Dressed for Winter
Prepared by VBGA Volunteer Sunday Guides
Welcome to VanDusen Garden in winter. Please take a Garden map with you to help follow this self-guided tour. As much as possible, please keep 2 metres distance from others for COVID-19 safety. Follow the directions and numbered signs to the plants highlighted.
In our temperate climate the winter season showcases interesting colours, textures, fruits, and flowers that warm the dullness of rainy days and invite us toward the pleasures of spring. VanDusen’s Winter Walk features plants that dress the garden for winter. Exit right from the plaza and stay on the right-hand paved path past the first junction and continue on to the first numbered sign.
1- Silver maple (Acer saccharinum) features rough textured bark and large spreading branches. Two silver maples were planted at VanDusen in 1973, one on each side of this paved walkway. This species is native to eastern Canada and USA, is fast growing and survives wet soils and floods. From here continue to the junction and go several steps right to look across at the evergreen shrubs surrounding the tall straight tree trunks.
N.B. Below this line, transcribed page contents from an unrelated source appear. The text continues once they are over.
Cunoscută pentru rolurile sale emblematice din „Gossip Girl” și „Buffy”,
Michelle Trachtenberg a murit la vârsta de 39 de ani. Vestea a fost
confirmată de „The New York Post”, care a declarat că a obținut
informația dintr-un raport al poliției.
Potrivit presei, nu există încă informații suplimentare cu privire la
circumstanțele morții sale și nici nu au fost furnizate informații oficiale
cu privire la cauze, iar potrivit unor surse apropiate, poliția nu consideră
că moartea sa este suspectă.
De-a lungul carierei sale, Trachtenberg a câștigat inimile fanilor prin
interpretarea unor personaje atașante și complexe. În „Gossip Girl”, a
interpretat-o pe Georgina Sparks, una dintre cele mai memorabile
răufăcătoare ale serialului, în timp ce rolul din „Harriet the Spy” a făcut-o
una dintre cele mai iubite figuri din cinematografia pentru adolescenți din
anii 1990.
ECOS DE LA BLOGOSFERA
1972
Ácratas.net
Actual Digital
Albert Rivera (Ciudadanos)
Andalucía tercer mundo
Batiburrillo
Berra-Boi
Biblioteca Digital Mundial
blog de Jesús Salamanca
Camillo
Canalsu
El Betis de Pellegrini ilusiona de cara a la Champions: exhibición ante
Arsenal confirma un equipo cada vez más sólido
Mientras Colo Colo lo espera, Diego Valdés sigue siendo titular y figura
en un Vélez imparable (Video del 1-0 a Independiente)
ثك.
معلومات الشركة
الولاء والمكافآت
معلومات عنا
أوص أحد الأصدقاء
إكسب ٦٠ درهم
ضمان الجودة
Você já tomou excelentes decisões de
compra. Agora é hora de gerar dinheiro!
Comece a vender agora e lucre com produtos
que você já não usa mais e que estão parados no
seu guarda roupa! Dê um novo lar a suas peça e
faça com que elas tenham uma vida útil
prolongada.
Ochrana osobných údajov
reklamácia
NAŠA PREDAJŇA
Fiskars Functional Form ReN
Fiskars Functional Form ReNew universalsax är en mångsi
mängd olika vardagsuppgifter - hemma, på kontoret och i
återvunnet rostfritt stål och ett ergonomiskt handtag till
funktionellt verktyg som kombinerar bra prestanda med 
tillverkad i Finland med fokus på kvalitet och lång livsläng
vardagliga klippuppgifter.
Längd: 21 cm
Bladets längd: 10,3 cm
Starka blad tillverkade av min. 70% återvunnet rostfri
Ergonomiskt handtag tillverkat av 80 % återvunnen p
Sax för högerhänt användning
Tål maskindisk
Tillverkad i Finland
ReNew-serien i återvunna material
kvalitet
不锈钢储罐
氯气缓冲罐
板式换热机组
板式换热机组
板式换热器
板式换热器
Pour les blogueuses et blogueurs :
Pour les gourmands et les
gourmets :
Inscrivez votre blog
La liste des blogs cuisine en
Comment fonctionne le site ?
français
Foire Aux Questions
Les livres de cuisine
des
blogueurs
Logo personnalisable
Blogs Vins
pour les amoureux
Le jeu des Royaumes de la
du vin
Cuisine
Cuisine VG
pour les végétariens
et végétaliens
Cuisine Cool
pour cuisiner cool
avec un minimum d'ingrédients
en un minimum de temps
2 – Japanese laurel (Aucuba japonica) with its soft yellow-speckled leaves and rounded form sets off the rough corrugated bark of the tall trees. Variegated cultivars of Aucuba like ‘Gold Dust’ and ‘Crotonifolia’ brighten shaded areas under trees and thrive whether growing conditions are moist or dry. The fruit of Aucuba, a red drupe with a single seed within the fleshy fruit, enhances its winter look. As Aucuba is usually dioecious. i.e. male and female flowers on separate plants, a male plant is needed among several female plants to assure pollination for fruit. Though Aucuba is commonly seen in commercial plantings, this woodland setting echoes their native forests of Japan and east Asia. Just to the left is the next featured plant.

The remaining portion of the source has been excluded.